◆ WHAT YOU ARE ASKED TO DO
Beginning with the line below that contains "ro, la Izquierda tiene un" and ending with the line that contains "Caza y Pesca", copy every line exactly. Copy nothing else.

◆ DATA PROVIDED
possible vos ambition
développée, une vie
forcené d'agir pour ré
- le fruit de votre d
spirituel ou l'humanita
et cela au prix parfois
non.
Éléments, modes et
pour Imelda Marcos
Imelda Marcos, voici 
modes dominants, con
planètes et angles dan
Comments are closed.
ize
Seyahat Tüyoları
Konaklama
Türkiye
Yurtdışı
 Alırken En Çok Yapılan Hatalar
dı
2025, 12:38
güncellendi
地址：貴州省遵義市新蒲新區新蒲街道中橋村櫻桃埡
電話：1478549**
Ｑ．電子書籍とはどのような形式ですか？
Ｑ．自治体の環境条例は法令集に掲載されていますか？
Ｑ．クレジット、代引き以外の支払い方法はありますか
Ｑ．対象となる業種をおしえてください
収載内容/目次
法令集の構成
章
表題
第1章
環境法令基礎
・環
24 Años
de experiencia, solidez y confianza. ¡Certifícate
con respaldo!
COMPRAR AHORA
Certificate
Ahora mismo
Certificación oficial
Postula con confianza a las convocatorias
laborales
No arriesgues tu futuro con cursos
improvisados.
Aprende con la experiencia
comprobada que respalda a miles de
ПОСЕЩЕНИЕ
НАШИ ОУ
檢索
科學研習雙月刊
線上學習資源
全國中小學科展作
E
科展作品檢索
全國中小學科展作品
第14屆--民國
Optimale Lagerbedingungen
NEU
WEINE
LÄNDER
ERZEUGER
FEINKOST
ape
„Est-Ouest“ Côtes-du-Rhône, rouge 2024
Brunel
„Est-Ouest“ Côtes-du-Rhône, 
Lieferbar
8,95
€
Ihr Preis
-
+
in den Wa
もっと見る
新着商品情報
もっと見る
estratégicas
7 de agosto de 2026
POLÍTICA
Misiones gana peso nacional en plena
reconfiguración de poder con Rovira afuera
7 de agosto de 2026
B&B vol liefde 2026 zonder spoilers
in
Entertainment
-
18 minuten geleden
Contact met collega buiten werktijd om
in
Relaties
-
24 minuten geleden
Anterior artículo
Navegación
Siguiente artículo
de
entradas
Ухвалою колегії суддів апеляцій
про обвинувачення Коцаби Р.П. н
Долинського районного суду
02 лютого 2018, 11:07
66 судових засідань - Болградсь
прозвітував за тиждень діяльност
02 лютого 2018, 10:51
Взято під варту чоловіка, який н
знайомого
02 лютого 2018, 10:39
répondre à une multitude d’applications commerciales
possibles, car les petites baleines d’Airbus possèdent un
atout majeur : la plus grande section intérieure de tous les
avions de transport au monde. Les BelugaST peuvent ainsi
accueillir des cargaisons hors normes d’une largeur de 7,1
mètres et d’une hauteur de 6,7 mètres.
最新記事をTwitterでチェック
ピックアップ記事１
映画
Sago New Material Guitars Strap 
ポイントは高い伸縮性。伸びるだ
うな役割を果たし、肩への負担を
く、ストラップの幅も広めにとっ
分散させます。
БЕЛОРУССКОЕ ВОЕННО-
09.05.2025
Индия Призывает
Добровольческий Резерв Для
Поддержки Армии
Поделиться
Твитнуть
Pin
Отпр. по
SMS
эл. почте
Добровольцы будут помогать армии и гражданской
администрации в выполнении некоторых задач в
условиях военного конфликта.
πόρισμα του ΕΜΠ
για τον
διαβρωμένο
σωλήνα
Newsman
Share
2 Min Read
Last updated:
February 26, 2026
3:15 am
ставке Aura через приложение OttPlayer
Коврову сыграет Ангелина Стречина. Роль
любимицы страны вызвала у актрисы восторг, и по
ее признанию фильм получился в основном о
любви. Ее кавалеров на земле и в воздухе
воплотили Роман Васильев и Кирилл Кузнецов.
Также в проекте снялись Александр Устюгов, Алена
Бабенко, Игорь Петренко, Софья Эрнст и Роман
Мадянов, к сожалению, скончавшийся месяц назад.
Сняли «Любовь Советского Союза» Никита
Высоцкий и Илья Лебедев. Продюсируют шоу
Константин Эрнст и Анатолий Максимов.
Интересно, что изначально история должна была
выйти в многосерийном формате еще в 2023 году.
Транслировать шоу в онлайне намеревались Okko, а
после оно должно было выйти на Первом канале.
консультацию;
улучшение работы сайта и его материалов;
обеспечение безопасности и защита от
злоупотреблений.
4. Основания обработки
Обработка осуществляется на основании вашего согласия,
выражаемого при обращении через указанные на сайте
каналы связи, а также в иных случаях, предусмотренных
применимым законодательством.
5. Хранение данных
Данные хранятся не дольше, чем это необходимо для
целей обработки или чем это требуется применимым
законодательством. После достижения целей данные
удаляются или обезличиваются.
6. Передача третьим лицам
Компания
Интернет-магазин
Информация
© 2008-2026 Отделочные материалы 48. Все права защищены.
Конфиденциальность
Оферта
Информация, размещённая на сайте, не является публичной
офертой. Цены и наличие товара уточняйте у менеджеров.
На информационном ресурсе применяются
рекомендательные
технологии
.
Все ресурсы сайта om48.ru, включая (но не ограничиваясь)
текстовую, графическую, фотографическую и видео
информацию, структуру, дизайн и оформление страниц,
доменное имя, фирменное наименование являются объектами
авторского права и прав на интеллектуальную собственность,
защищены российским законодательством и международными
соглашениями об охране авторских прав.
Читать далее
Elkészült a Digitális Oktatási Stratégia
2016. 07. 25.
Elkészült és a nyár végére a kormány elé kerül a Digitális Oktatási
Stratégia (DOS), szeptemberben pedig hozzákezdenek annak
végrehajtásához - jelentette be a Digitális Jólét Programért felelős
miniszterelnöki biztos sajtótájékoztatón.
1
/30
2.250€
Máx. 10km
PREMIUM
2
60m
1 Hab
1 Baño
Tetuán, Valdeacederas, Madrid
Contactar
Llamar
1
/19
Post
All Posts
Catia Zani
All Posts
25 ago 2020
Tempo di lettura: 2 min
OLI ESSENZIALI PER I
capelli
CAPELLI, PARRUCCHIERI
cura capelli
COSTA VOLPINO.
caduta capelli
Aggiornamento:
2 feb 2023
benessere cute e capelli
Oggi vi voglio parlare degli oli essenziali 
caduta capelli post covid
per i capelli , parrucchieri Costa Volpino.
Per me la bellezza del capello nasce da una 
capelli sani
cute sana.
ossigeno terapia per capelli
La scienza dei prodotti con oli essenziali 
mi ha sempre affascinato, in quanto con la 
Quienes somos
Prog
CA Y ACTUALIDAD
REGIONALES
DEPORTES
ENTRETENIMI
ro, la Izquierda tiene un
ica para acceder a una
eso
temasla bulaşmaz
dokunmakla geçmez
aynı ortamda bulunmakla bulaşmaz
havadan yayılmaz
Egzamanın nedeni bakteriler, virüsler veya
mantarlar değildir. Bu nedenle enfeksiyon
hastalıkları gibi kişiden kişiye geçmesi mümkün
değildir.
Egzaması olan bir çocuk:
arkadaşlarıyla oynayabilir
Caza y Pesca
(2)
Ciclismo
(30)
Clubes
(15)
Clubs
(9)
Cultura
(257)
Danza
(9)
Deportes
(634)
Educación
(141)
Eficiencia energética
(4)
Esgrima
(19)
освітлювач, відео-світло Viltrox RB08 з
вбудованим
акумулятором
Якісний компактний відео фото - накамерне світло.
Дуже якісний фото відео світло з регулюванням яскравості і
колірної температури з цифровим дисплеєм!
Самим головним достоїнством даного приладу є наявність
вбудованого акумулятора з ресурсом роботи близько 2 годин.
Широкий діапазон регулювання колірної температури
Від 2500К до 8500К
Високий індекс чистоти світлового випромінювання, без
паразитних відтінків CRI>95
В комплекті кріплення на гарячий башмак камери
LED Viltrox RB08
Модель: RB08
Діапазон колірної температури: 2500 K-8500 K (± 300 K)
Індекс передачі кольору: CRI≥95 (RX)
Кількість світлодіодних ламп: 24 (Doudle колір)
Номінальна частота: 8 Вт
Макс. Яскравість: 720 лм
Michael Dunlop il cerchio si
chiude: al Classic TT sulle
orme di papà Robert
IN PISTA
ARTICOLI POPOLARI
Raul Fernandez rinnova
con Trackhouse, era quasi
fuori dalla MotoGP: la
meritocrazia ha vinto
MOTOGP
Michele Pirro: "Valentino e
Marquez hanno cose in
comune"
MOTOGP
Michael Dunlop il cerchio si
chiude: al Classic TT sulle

◆ SOLUTION TO THIS PROBLEM
ro, la Izquierda tiene un
ica para acceder a una
eso
temasla bulaşmaz
dokunmakla geçmez
aynı ortamda bulunmakla bulaşmaz
havadan yayılmaz
Egzamanın nedeni bakteriler, virüsler veya
mantarlar değildir. Bu nedenle enfeksiyon
hastalıkları gibi kişiden kişiye geçmesi mümkün
değildir.
Egzaması olan bir çocuk:
arkadaşlarıyla oynayabilir
Caza y Pesca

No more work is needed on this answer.